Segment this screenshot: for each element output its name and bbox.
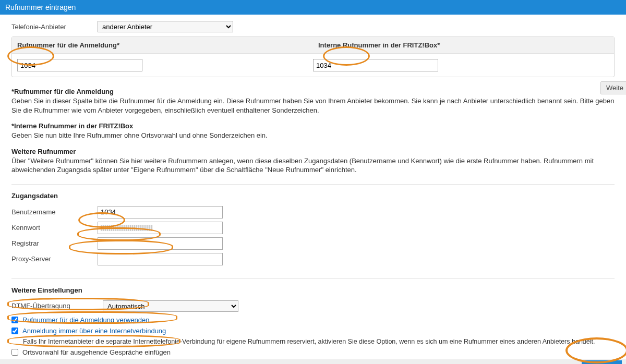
col-head-internal-number: Interne Rufnummer in der FRITZ!Box*	[313, 37, 614, 53]
chk-internet-login[interactable]	[11, 327, 18, 334]
internal-number-input[interactable]	[313, 59, 438, 71]
help-text-1: Geben Sie in dieser Spalte bitte die Ruf…	[11, 96, 615, 115]
dtmf-select[interactable]: Automatisch	[103, 300, 238, 312]
login-number-input[interactable]	[17, 59, 142, 71]
col-head-login-number: Rufnummer für die Anmeldung*	[12, 37, 313, 53]
help-text-2: Geben Sie nun bitte Ihre Rufnummer ohne …	[11, 131, 615, 140]
chk-internet-login-label[interactable]: Anmeldung immer über eine Internetverbin…	[22, 327, 166, 335]
panel-header: Rufnummer eintragen	[0, 0, 626, 15]
registrar-label: Registrar	[11, 239, 98, 247]
footer-hint-bar: Bitte stellen sie die Landeskennzahl unt…	[0, 359, 626, 364]
help-heading-3: Weitere Rufnummer	[11, 148, 615, 155]
dtmf-label: DTMF-Übertragung	[11, 302, 103, 310]
proxy-label: Proxy-Server	[11, 255, 98, 263]
credentials-title: Zugangsdaten	[11, 192, 615, 200]
panel-title: Rufnummer eintragen	[5, 3, 76, 11]
help-text-3: Über "Weitere Rufnummer" können Sie hier…	[11, 156, 615, 175]
provider-label: Telefonie-Anbieter	[11, 23, 98, 31]
chk-internet-login-help: Falls Ihr Internetanbieter die separate …	[23, 338, 615, 345]
help-heading-2: *Interne Rufnummer in der FRITZ!Box	[11, 122, 615, 130]
number-table: Rufnummer für die Anmeldung* Interne Ruf…	[11, 37, 615, 77]
help-heading-1: *Rufnummer für die Anmeldung	[11, 88, 615, 95]
weiter-button-side[interactable]: Weite	[600, 81, 626, 94]
password-label: Kennwort	[11, 224, 98, 232]
chk-login-number-label[interactable]: Rufnummer für die Anmeldung verwenden	[22, 316, 150, 324]
proxy-input[interactable]	[98, 253, 223, 265]
weiter-button[interactable]: Weiter	[582, 360, 622, 364]
chk-login-number[interactable]	[11, 317, 18, 323]
chk-area-code[interactable]	[11, 349, 18, 356]
provider-select[interactable]: anderer Anbieter	[98, 21, 233, 32]
chk-area-code-label[interactable]: Ortsvorwahl für ausgehende Gespräche ein…	[22, 348, 171, 356]
more-settings-title: Weitere Einstellungen	[11, 286, 615, 294]
username-input[interactable]	[98, 206, 223, 219]
username-label: Benutzername	[11, 208, 98, 216]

—————

PROBLEM TO WORK ON - Every line of the data above is to be set down word for word, with the pictures left out.

EXPECTED ANSWER -
Segment this screenshot: for each element output its name and bbox.
col-head-internal-number: Interne Rufnummer in der FRITZ!Box*	[313, 37, 614, 53]
chk-internet-login[interactable]	[11, 327, 18, 334]
internal-number-input[interactable]	[313, 59, 438, 71]
help-text-1: Geben Sie in dieser Spalte bitte die Ruf…	[11, 96, 615, 115]
dtmf-select[interactable]: Automatisch	[103, 300, 238, 312]
login-number-input[interactable]	[17, 59, 142, 71]
col-head-login-number: Rufnummer für die Anmeldung*	[12, 37, 313, 53]
help-text-2: Geben Sie nun bitte Ihre Rufnummer ohne …	[11, 131, 615, 140]
chk-internet-login-label[interactable]: Anmeldung immer über eine Internetverbin…	[22, 327, 166, 335]
panel-header: Rufnummer eintragen	[0, 0, 626, 15]
registrar-label: Registrar	[11, 239, 98, 247]
footer-hint-bar: Bitte stellen sie die Landeskennzahl unt…	[0, 359, 626, 364]
help-heading-3: Weitere Rufnummer	[11, 148, 615, 155]
dtmf-label: DTMF-Übertragung	[11, 302, 103, 310]
proxy-label: Proxy-Server	[11, 255, 98, 263]
credentials-title: Zugangsdaten	[11, 192, 615, 200]
panel-title: Rufnummer eintragen	[5, 3, 76, 11]
help-text-3: Über "Weitere Rufnummer" können Sie hier…	[11, 156, 615, 175]
provider-label: Telefonie-Anbieter	[11, 23, 98, 31]
chk-internet-login-help: Falls Ihr Internetanbieter die separate …	[23, 338, 615, 345]
help-heading-2: *Interne Rufnummer in der FRITZ!Box	[11, 122, 615, 130]
number-table: Rufnummer für die Anmeldung* Interne Ruf…	[11, 37, 615, 77]
help-heading-1: *Rufnummer für die Anmeldung	[11, 88, 615, 95]
weiter-button-side[interactable]: Weite	[600, 81, 626, 94]
password-label: Kennwort	[11, 224, 98, 232]
chk-login-number-label[interactable]: Rufnummer für die Anmeldung verwenden	[22, 316, 150, 324]
proxy-input[interactable]	[98, 253, 223, 265]
weiter-button[interactable]: Weiter	[582, 360, 622, 364]
chk-login-number[interactable]	[11, 317, 18, 323]
chk-area-code[interactable]	[11, 349, 18, 356]
provider-select[interactable]: anderer Anbieter	[98, 21, 233, 32]
chk-area-code-label[interactable]: Ortsvorwahl für ausgehende Gespräche ein…	[22, 348, 171, 356]
more-settings-title: Weitere Einstellungen	[11, 286, 615, 294]
username-input[interactable]	[98, 206, 223, 219]
username-label: Benutzername	[11, 208, 98, 216]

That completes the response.